## RECORDS TO PROCESS
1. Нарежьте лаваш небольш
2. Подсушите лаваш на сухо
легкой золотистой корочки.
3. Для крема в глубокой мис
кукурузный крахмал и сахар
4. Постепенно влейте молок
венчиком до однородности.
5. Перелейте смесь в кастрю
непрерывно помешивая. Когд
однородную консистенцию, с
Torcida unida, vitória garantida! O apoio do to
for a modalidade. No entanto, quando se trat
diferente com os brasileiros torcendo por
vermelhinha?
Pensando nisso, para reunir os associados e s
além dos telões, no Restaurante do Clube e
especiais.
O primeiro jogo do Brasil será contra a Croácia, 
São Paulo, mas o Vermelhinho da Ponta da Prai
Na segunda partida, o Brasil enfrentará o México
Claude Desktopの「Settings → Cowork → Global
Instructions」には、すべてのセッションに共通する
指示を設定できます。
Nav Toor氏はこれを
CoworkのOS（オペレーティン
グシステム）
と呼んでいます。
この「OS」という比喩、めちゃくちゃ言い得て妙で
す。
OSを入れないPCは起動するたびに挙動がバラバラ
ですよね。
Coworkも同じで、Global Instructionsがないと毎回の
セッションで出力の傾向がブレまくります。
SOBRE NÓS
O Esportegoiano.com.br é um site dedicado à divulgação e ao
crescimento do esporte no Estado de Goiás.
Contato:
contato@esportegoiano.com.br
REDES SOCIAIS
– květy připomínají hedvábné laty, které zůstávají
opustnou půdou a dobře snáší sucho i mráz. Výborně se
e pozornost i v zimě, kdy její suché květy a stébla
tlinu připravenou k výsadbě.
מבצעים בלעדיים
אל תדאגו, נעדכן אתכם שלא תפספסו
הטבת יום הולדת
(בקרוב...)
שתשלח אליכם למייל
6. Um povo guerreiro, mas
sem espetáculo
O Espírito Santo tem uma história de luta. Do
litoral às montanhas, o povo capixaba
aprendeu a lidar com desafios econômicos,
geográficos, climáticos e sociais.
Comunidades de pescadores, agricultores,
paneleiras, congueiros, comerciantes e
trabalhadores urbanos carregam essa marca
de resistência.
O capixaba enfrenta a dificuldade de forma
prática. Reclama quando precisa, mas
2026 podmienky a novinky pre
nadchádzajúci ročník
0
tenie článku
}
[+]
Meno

## TASK TO COMPLETE
Your answer should consist of all lines above that include the string "květy".

## EXERCISE ANSWER
– květy připomínají hedvábné laty, které zůstávají
e pozornost i v zimě, kdy její suché květy a stébla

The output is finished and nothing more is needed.